A Valediction: Of Caledonia

[Amended from Original]

This time last year, I travelled up to Edinburgh four days out of five during Freshers’ Week for the decidedly poor Research Methods Course. This is just to mark my final trip. I am going to attempt once more to say goodbye.

Owing to the generous library borrowing allowance for researchers here, I gladly exploited the maximum quota of 25 for most of the second half of the year. Minus the small handful returned on the 24th, the ‘climacteric’ day of dissertation submission, there remained 21 to return, including the Passions of the Renaissance anthology and the Cambridge History of Early Modern English Literature, which made for quite a burden to carry up the valley.

The library prefers returned books to be left on a single window shelf during open hours, and there was amusement as the pile almost boarded them up single-handedly. There was also a £7.00 fine for my sins, which was declared to the librarian as ‘the last task’ – reminiscent of the final episode of Knightmare – and incidentally the library’s aesthetics are presently reminiscent of a dungeon.

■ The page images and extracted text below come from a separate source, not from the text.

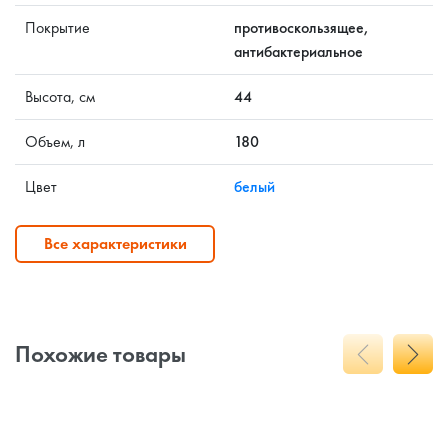
Покрытие
противоскользящее,
антибактериальное
Высота, см
44
Объем, л
180
Цвет
белый
Все характеристики
Похожие товары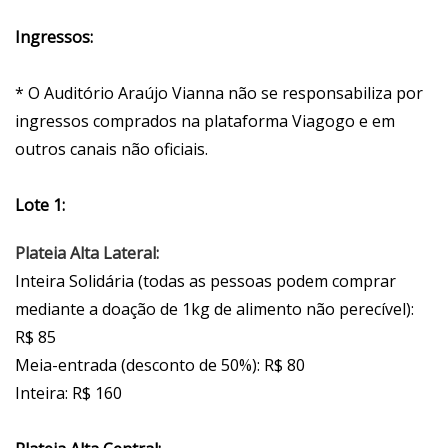
Ingressos:
* O Auditório Araújo Vianna não se responsabiliza por
ingressos comprados na plataforma Viagogo e em
outros canais não oficiais.
Lote 1:
Plateia Alta Lateral:
Inteira Solidária (todas as pessoas podem comprar
mediante a doação de 1kg de alimento não perecível):
R$ 85
Meia-entrada (desconto de 50%): R$ 80
Inteira: R$ 160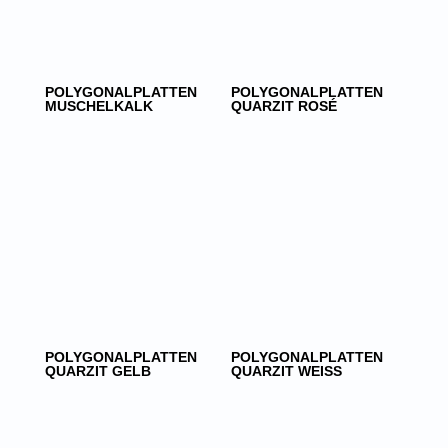
POLYGONALPLATTEN
POLYGONALPLATTEN
MUSCHELKALK
QUARZIT ROSÉ
POLYGONALPLATTEN
POLYGONALPLATTEN
QUARZIT GELB
QUARZIT WEISS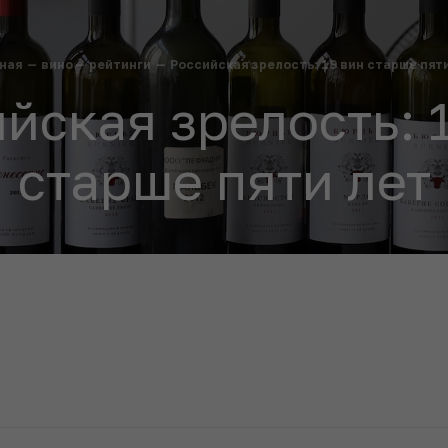
ная
—
вино
—
рейтинги
—
Российская зрелость: 19 вин старше пят
йская зрелость: 
старше пяти лет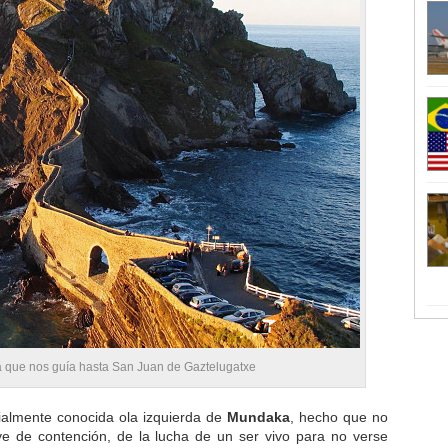
za que nos guía hasta San Juan de Gaztelugatxe
ialmente conocida ola izquierda de
Mundaka
, hecho que no
e de contención, de la lucha de un ser vivo para no verse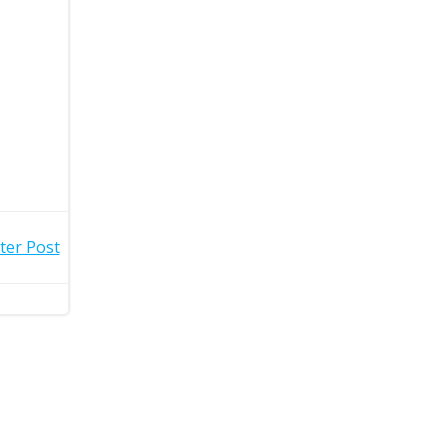
ter Post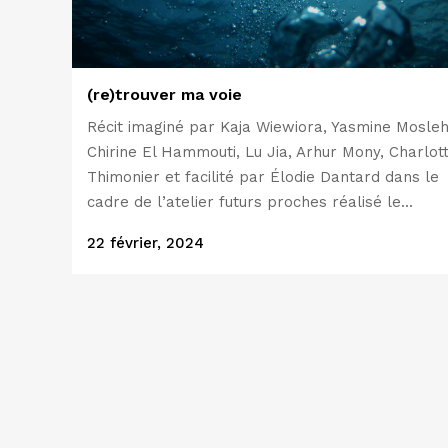
(re)trouver ma voie
Récit imaginé par Kaja Wiewiora, Yasmine Mosleh
Chirine El Hammouti, Lu Jia, Arhur Mony, Charlot
Thimonier et facilité par Élodie Dantard dans le
cadre de l’atelier futurs proches réalisé le...
22 février, 2024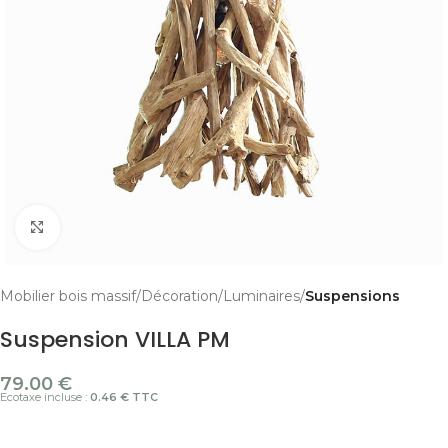
Cliquer pour agrandir
Mobilier bois massif
Décoration
Luminaires
Suspensions
Suspension VILLA PM
79.00
€
Ecotaxe incluse :
0.46 € TTC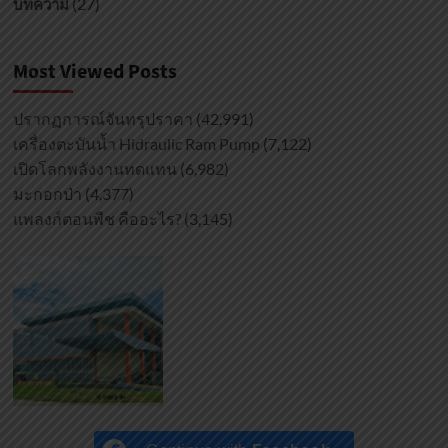
(27)
บทความ
Most Viewed Posts
ปรากฏการณ์จันทรุปราคา
(42,991)
เครื่องตะบันน้ำ Hidraulic Ram Pump
(7,122)
เปิดโลกพลังงานทดแทน
(6,982)
มะกอกป่า
(4,377)
แพลงก์ตอนพืช คืออะไร?
(3,145)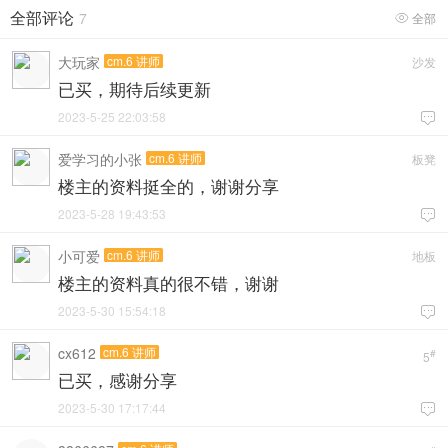
全部评论
7
全部

大玩家
cm.6 讲师
沙发
已买，期待后续更新
2023-5-25 22:03:58

爱学习的小张
cm.6 讲师
板凳
楼主的资料挺全的，谢谢分享
2023-5-28 19:43:53

小可爱
cm.6 讲师
地板
楼主的资料真的很不错，谢谢
2023-5-30 15:54:18

cx612
cm.6 讲师
#
5
已买，感谢分享
2023-5-30 17:17:44
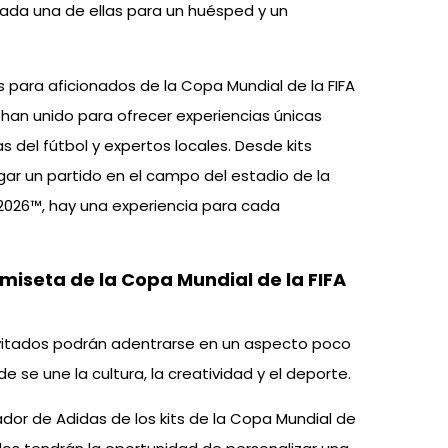
, cada una de ellas para un huésped y un
 para aficionados de la Copa Mundial de la FIFA
e han unido para ofrecer experiencias únicas
 del fútbol y expertos locales. Desde kits
gar un partido en el campo del estadio de la
 2026™, hay una experiencia para cada
miseta de la Copa Mundial de la FIFA
invitados podrán adentrarse en un aspecto poco
e se une la cultura, la creatividad y el deporte.
dor de Adidas de los kits de la Copa Mundial de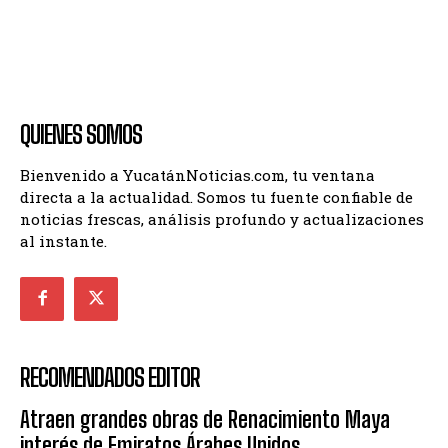
QUIENES SOMOS
Bienvenido a YucatánNoticias.com, tu ventana
directa a la actualidad. Somos tu fuente confiable de
noticias frescas, análisis profundo y actualizaciones
al instante.
RECOMENDADOS EDITOR
Atraen grandes obras de Renacimiento Maya
interés de Emiratos Árabes Unidos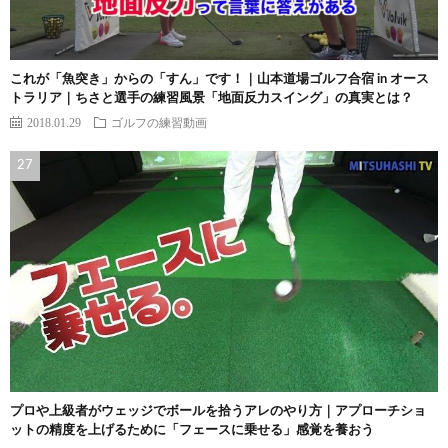
これが「魚突き」からの「すん」です！｜山本道場ゴルフ合宿 in オース
トラリア｜ちさと選手の練習風景「地面反力スイング」の真実とは？
2018.01.29
ゴルフの練習動画
プロや上級者がウェッジでボールを拾うアレのやり方｜アプローチショ
ットの精度を上げるために「フェースに乗せる」感覚を養おう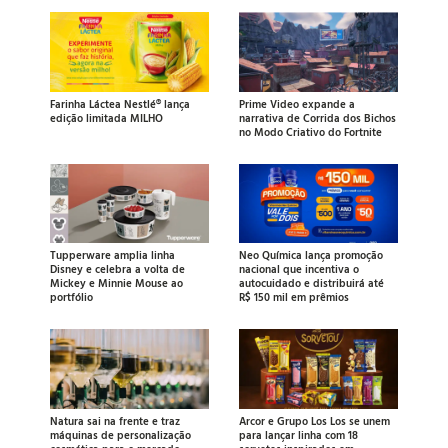
Farinha Láctea Nestlé® lança
Prime Video expande a
edição limitada MILHO
narrativa de Corrida dos Bichos
no Modo Criativo do Fortnite
Tupperware amplia linha
Neo Química lança promoção
Disney e celebra a volta de
nacional que incentiva o
Mickey e Minnie Mouse ao
autocuidado e distribuirá até
portfólio
R$ 150 mil em prêmios
Natura sai na frente e traz
Arcor e Grupo Los Los se unem
máquinas de personalização
para lançar linha com 18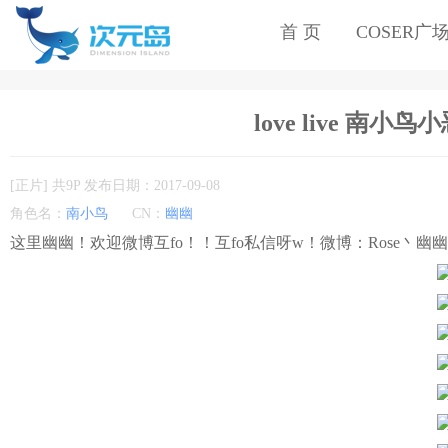
首 页
COSER广
love live 南小鸟
[正片] 共9P 发布日期：2017-09-08
角色名：
南小鸟
CN：
幽幽
这里幽幽！欢迎微博互fo！！互fo私信呀w！微博：Rose丶幽幽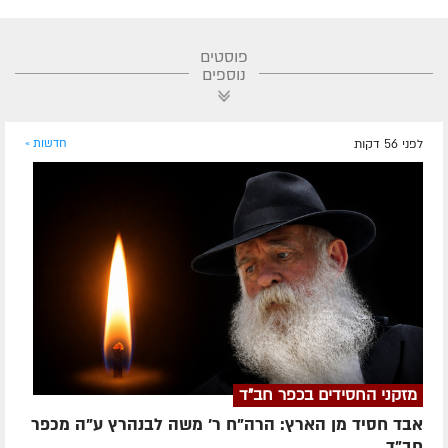
פוסטים
נוספים
לפני 56 דקות
חדשות »
מזקני החסידים בכפר חב"ד
אבד חסיד מן הארץ: הרה"ח ר' משה לבנהרץ ע"ה מכפר
חב"ד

A strange day: there was no sense of belonging in Edinburgh after all. It was quite a shock to see the place awash with students, many new, after the summer of relative tranquility. The library has been the only place of belonging there this year, and it is not a building for inspiration. The main intention was to say farewell to the two tutors who helped me so much this year, but unfortunately, with the arrival of masses, all lecturers fled for their lives.

In contrast to the disturbingly peaceful Bristo Square, hundreds of people swarmed aimlessly around the precinct, but once up the flights of the David Hume Tower, the corridors of the English Department were also eerily deserted. I had been told that I should be able to catch Dr. Loxley from 1 in his office. I headed up for 1:20, but there was nobody there. After waiting twenty minutes, the copy of the dissertation which I had brought for him was propped against his door, and that was the inauspicious farewell to the David Hume Tower, which apparently holds the best views of Edinburgh. I argue for the top of the News Steps.

All would not be lost, with Dr. Fox’s office hours between 2 and 4 that afternoon. Rather unnervingly, the office next door was being stripped of furniture, and the member of staff in question had been relocated. Trying to manoeuvre around this happening, Dr. Fox was not there. Back in the library, I picked up a message from Emma in Geneva. Half-amusingly, I mentioned what I was doing, and signed off saying that I was going to have one last try. 3:30, still no sign. Rather sadly anticlimactic that nobody was around.

So, farewell to Edinburgh, (along the customary mile of George Square, Bristo Square, King George IV Bridge, past The National Library, down the (Good) News Steps and across the bypass into the Station) was not about people, but about a snapshot of experience, a gateway to another future, a mistake meant to happen, and a time memorably forgettable, or forgettably memorable.